So we looked up the hill at the walled city and the roads that we would
have to traverse to get to it, and decided to give it a miss and move forward
and southward towards Seville. We hit
the road and paused only long enough to get some groceries at the Carrefour
before heading out of town. Seen one old
town you have seen them all!!
Halfway to Seville we left the
autovia and pulled into Zafra, where our overnight Aire de Stationmente was in
the grounds of the local sports centre, close to the heart of what turned out
to be a charming little old town - aren’t they all? All the streets of these little Spanish towns
are lined with fruiting orange/mandarin trees - hello, Seville - which look
lovely, and what a good idea to have trees which fruit as well shade. During the hot night at the sports centre -
under cover of more of these lovely trees, a couple of loud thumps came on our
roof. The local lads ‘egging’ our van,
but not with eggs - oranges!!! They
didn’t do any damage, and we had to giggle when we got up next morning to find
the remnants of the mandarins on the ground around the van.
| Wendy at the the Old Town gate in Zafra |
| Beautiful building in Zafra |
The weather getting a lot hotter
and we are now in shorts and finding it quite warm. For our stay here the heater was turned off
and we left vents open and doona off.
Should have left the windows open too because it was verrry warm.
Before leaving Zafra, we took a
walk around the neighbouring streets and checked out the shops. Lucky we get up late because they don’t open
till 10am. Kenny had checked it out the
night before and took me to a shop that sold Spanish spotted material which is
used to make the Flamenco dresses - he thought I might like some. They had not only the material, but several
of readymade Flamenco dresses and skirts as well. I was verrrry tempted to buy one, but at €100
to start, I decided that I would never wear it, and gave it a miss.
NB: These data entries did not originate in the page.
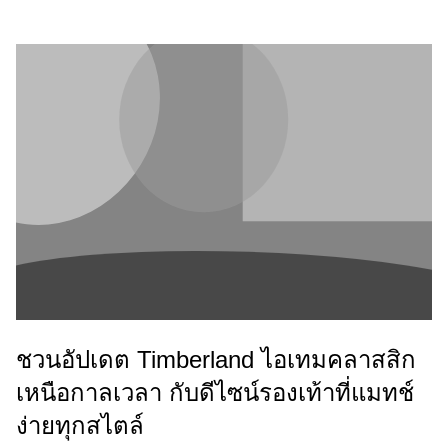
ชวนอัปเดต Timberland ไอเทมคลาสสิก
เหนือกาลเวลา กับดีไซน์รองเท้าที่แมทช์
ง่ายทุกสไตล์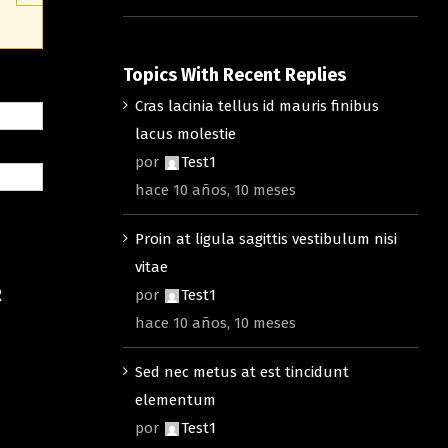
Topics With Recent Replies
Cras lacinia tellus id mauris finibus
lacus molestie
por
Test1
hace 10 años, 10 meses
Proin at ligula sagittis vestibulum nisi
vitae
R
por
Test1
hace 10 años, 10 meses
Sed nec metus at est tincidunt
elementum
por
Test1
When we went to Seville on our
previous trip to Spain, we were there on a Sunday and everything was closed, so
I was keen NOT to be there on a Sunday this time and we organised ourselves to
get there on a Saturday. When we got to
Seville we headed for the Aire de Stationement (AdS) that we had be advised of
in the centre of the city, but were unable to get to it because the centre of
the city was entirely closed off. The
whole of the centre of the city was to be closed to traffic for ONE WEEK
because the Feria (Festival) de Seville was being held over this period -
bugger!!! - missed out again!
So we consulted the GPS and she
took us to our alternate AdS in the south of Seville. It turned out to be in a
small harbour on the river (not sure WHAT river) and we parked up on the wharf
under some giant gum trees, had our lunch and then caught the bus into the city
to check out the Feria. Imagine my
chagrin when we got into Seville to discover that this is the period when all
the girls and ladies get into their flamenco dresses and wander around the
gigantic carnival seeing and being seen, being driven around in horse/mule and
carriage and checking out the guachos riding through the venue on their
beautiful Andalusian horses. I could have had one of those dresses!!!! Mind you, I was told by one of the ladies,
that the some of the dresses being paraded about would have cost well in excess
of €1000.
| Flamenco dresses in the shop |
We had a really nice time
wandering around the biggest sideshow alley we have EVER seen or imagined (I
would think it was two or three city blocks square at least) then we sat in one
of many mini restaurant tents available and had a cold drink while we watch the
passing parade and some of the locals doing their flamenco thing on the
stage. We, and the rest of the crowd there
were very entertained by a middle-aged Japanese gentleman attired in the local
Andalusian costume strut his flamenco stuff to the great admiration of the
Spanish crowd. And speaking of the
Japanese, we saw the most juxtaposed thing ever - a Japanese lady in a flamenco
dress with a black and white TARTAN pattern - very unSpanish fabric. The Spanish ladies were in a variety of
patterns from block colour to florals, with lots of polka dots in between. Check out the photos - I am very disappointed
that we didn’t get a photo of the be-tartaned Japanese lady.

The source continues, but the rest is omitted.